(TASK REQUIREMENTS)
The line containing "What do you see at coordinates (581, 2383)" marks the end: output every line of the data up to it, and that line too, exactly as written.

(GIVEN INFORMATION)
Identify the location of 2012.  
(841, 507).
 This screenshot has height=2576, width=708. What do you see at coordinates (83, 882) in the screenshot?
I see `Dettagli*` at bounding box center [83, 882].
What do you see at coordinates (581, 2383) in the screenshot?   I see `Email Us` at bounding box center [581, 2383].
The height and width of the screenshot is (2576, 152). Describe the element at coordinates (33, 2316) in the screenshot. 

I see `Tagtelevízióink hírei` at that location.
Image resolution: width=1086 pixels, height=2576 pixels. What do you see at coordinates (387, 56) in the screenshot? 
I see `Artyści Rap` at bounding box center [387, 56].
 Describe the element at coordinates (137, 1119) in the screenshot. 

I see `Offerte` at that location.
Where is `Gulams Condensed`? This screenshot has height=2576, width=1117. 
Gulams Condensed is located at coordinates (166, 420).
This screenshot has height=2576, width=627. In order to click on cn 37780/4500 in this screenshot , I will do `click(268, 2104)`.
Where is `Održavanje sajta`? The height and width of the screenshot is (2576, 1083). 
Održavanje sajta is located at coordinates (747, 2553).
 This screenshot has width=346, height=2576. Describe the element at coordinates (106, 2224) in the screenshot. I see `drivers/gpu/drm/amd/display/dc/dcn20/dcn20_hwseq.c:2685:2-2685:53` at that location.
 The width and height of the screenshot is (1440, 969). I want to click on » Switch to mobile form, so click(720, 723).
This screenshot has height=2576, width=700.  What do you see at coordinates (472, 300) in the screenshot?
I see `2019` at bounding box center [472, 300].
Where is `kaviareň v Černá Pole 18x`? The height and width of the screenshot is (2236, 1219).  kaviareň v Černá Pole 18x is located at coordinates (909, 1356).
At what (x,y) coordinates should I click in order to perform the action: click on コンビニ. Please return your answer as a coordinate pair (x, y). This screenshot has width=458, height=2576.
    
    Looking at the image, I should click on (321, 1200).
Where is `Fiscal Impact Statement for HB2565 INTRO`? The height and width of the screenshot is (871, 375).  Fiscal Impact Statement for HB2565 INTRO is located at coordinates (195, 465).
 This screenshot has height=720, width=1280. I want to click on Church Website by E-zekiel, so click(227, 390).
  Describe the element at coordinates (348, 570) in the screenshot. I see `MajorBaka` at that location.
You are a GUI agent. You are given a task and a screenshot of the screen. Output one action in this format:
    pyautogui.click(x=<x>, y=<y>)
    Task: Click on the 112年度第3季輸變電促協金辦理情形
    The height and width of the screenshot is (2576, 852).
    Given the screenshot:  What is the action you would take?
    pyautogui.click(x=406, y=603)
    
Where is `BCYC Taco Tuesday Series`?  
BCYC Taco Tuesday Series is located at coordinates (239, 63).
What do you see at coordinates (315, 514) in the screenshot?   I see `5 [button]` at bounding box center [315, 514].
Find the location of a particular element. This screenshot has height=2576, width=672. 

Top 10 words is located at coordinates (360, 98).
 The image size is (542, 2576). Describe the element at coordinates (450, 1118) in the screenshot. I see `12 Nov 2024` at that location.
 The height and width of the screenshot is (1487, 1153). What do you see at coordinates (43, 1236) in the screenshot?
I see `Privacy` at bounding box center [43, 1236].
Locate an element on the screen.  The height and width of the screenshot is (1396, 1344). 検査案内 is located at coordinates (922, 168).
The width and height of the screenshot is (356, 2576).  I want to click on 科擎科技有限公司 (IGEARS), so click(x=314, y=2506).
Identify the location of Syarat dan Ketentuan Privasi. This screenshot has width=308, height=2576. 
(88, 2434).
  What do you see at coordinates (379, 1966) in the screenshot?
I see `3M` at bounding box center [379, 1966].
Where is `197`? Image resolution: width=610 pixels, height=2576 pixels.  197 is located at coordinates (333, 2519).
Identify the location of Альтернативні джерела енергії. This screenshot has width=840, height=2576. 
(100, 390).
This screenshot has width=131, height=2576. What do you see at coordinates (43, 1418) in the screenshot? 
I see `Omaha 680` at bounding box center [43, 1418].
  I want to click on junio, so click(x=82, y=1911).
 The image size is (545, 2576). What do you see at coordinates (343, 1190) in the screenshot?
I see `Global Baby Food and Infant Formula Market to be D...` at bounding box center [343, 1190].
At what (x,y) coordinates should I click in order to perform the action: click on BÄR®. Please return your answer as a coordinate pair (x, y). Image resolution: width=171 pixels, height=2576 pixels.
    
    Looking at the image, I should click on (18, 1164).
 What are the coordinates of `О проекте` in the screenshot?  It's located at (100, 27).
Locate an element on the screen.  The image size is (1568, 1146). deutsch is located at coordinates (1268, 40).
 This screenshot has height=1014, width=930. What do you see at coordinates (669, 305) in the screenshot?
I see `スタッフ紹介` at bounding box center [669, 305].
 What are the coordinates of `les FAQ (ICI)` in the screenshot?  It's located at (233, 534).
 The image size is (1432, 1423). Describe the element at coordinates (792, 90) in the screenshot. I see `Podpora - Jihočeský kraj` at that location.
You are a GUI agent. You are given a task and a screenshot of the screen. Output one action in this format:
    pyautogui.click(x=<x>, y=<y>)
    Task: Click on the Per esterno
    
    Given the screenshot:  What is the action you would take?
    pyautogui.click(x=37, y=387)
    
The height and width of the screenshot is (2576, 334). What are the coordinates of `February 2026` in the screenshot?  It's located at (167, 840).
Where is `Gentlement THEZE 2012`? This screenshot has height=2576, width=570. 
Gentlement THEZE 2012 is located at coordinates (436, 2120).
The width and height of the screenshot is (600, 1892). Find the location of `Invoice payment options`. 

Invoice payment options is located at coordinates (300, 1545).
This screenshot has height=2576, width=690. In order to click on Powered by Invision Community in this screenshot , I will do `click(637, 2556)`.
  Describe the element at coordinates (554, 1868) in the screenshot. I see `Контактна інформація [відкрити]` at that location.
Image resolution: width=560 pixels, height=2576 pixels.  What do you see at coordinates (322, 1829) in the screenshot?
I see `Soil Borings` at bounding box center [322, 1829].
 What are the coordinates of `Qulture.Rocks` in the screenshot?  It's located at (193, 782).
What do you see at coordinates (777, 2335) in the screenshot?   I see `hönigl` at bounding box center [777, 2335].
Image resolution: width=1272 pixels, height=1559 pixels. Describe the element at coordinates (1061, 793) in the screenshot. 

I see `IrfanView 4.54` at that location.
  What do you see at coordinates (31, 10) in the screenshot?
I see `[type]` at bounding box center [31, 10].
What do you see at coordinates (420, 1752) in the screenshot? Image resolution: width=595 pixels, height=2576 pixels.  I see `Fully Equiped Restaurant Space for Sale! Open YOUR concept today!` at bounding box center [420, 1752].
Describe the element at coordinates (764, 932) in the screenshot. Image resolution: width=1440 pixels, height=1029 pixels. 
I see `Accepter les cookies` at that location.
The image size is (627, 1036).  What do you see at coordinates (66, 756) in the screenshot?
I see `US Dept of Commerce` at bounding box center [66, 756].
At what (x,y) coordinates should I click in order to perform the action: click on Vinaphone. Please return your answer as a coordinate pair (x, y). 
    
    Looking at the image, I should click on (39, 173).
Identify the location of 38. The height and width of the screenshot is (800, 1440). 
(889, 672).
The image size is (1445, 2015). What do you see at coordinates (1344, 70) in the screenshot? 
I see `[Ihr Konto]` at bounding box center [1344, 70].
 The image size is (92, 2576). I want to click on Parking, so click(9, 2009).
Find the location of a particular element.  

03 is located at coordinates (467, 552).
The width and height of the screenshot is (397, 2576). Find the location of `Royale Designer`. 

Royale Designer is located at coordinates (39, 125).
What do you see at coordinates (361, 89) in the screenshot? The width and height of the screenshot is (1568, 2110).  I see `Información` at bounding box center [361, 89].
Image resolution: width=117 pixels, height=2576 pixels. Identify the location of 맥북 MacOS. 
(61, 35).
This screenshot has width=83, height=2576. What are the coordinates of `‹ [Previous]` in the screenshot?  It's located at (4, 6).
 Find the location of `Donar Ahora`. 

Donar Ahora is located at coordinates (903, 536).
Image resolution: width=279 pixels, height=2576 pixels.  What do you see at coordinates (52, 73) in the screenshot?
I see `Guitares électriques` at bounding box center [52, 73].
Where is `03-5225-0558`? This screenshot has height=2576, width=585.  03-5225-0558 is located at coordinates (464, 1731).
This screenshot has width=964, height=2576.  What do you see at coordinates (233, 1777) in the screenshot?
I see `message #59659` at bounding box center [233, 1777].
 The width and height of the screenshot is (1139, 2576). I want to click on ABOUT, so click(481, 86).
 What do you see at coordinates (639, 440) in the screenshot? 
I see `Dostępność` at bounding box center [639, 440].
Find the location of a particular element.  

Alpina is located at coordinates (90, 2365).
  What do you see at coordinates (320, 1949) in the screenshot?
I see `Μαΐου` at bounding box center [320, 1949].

(ANSWER SECTION)
Identify the location of 2012.  
(841, 507).
 This screenshot has height=2576, width=708. What do you see at coordinates (83, 882) in the screenshot?
I see `Dettagli*` at bounding box center [83, 882].
What do you see at coordinates (581, 2383) in the screenshot?   I see `Email Us` at bounding box center [581, 2383].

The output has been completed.